Syria ‘doubts Turkey’s intentions in anti-ISIS effort’
Syria’s foreign ministry said Wednesday it was skeptical about Turkish efforts to fight ISIS
Syria’s foreign ministry said Wednesday it was skeptical about Turkish efforts to fight the Islamic State of Iraq and Syria (ISIS) group, in its first official reaction since Ankara began air strikes against the militants.
“It is better late than never, but are Turkish intentions to fight the terrorists of Daesh (ISIS), Al-Nusra Front, and Al-Qaeda-linked groups genuine?” the ministry asked in a letter to the United Nations.

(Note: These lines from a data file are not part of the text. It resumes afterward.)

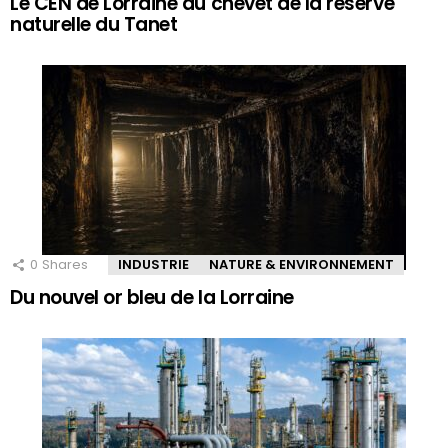
Le CEN de Lorraine au chevet de la réserve
naturelle du Tanet
0
Shares
INDUSTRIE
NATURE & ENVIRONNEMENT
Du nouvel or bleu de la Lorraine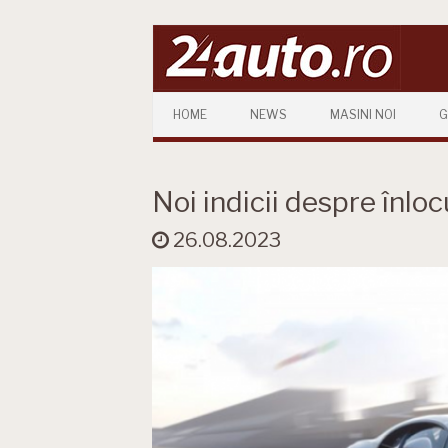
Skip to content
HOME
NEWS
MASINI NOI
G
Noi indicii despre înloc
26.08.2023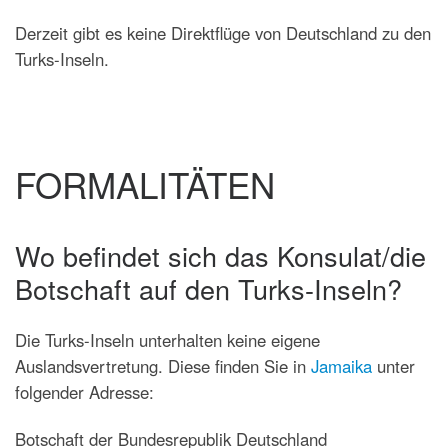
Derzeit gibt es keine Direktflüge von Deutschland zu den
Turks-Inseln.
FORMALITÄTEN
Wo befindet sich das Konsulat/die
Botschaft auf den Turks-Inseln?
Die Turks-Inseln unterhalten keine eigene
Auslandsvertretung. Diese finden Sie in
Jamaika
unter
folgender Adresse:
Botschaft der Bundesrepublik Deutschland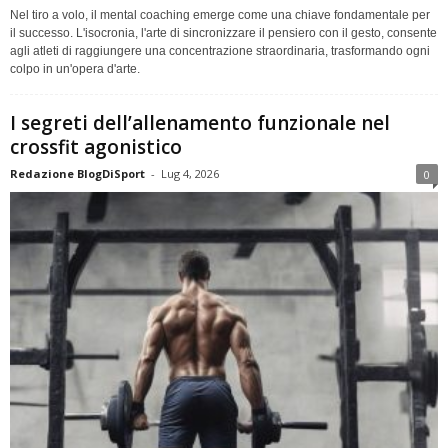
Nel tiro a volo, il mental coaching emerge come una chiave fondamentale per
il successo. L'isocronia, l'arte di sincronizzare il pensiero con il gesto, consente
agli atleti di raggiungere una concentrazione straordinaria, trasformando ogni
colpo in un'opera d'arte.
I segreti dell’allenamento funzionale nel
crossfit agonistico
Redazione BlogDiSport
-
Lug 4, 2026
0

The ministry said Syria “rejects the Turkish regime’s attempt to paint itself as a victim that is defending itself”, accusing Ankara of supporting “terrorist” groups.
The letter made no direct mention of Turkish air attacks in northern Syria, which began early Friday after Ankara claimed a Turkish soldier was killed in cross-border fire by ISIS militants.
Turkey also gave formal approval Wednesday for the United States to use a southern air base for raids against ISIS in Syria.
Syria’s regime has repeatedly accused the Turkish government of supporting “terrorists” -- the word it uses to describe all armed groups opposed to Damascus.
The civil war raging throughout Syria began in March 2011 with anti-government protests, but has since devolved into a complex conflict.
The spectacular rise of ISIS prompted the U.S. and its allies to begin an air campaign against the militants group in September 2014.